======== Entries provided ========

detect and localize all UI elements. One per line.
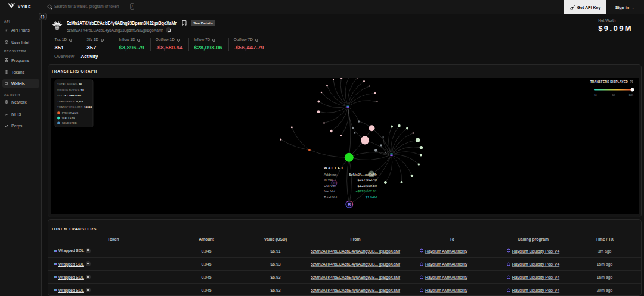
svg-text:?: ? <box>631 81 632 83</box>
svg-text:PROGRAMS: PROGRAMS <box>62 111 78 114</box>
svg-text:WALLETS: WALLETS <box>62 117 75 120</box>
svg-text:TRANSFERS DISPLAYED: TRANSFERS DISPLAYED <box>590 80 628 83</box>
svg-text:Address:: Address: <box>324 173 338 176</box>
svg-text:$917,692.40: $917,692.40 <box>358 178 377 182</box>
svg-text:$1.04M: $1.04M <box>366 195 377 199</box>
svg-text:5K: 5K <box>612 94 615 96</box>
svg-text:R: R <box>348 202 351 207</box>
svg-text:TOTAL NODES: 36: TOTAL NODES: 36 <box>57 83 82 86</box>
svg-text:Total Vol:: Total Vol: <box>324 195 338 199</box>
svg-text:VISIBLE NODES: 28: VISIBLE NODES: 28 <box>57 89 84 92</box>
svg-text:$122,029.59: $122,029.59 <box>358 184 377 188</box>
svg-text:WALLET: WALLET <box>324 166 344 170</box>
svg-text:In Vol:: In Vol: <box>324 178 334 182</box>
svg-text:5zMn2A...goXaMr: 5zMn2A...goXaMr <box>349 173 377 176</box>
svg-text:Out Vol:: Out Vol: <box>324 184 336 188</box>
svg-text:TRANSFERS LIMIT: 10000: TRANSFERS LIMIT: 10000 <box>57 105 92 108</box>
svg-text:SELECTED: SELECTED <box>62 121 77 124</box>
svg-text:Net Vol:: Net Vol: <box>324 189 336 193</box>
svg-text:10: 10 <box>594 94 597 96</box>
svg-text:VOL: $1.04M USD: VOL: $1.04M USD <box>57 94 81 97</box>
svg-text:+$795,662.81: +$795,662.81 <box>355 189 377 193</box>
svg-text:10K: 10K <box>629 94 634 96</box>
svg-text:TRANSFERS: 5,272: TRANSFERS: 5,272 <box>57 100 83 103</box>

========

Work task | Write out the material above again, word for word, minus its pictures.

Written answer |
detect and localize all UI elements. One per line.
svg-text:?: ? <box>631 81 632 83</box>
svg-text:PROGRAMS: PROGRAMS <box>62 111 78 114</box>
svg-text:WALLETS: WALLETS <box>62 117 75 120</box>
svg-text:TRANSFERS DISPLAYED: TRANSFERS DISPLAYED <box>590 80 628 83</box>
svg-text:Address:: Address: <box>324 173 338 176</box>
svg-text:$917,692.40: $917,692.40 <box>358 178 377 182</box>
svg-text:$1.04M: $1.04M <box>366 195 377 199</box>
svg-text:5K: 5K <box>612 94 615 96</box>
svg-text:R: R <box>348 202 351 207</box>
svg-text:TOTAL NODES: 36: TOTAL NODES: 36 <box>57 83 82 86</box>
svg-text:Total Vol:: Total Vol: <box>324 195 338 199</box>
svg-text:VISIBLE NODES: 28: VISIBLE NODES: 28 <box>57 89 84 92</box>
svg-text:$122,029.59: $122,029.59 <box>358 184 377 188</box>
svg-text:WALLET: WALLET <box>324 166 344 170</box>
svg-text:In Vol:: In Vol: <box>324 178 334 182</box>
svg-text:5zMn2A...goXaMr: 5zMn2A...goXaMr <box>349 173 377 176</box>
svg-text:Out Vol:: Out Vol: <box>324 184 336 188</box>
svg-text:TRANSFERS LIMIT: 10000: TRANSFERS LIMIT: 10000 <box>57 105 92 108</box>
svg-text:SELECTED: SELECTED <box>62 121 77 124</box>
svg-text:Net Vol:: Net Vol: <box>324 189 336 193</box>
svg-text:10: 10 <box>594 94 597 96</box>
svg-text:VOL: $1.04M USD: VOL: $1.04M USD <box>57 94 81 97</box>
svg-text:+$795,662.81: +$795,662.81 <box>355 189 377 193</box>
svg-text:10K: 10K <box>629 94 634 96</box>
svg-text:TRANSFERS: 5,272: TRANSFERS: 5,272 <box>57 100 83 103</box>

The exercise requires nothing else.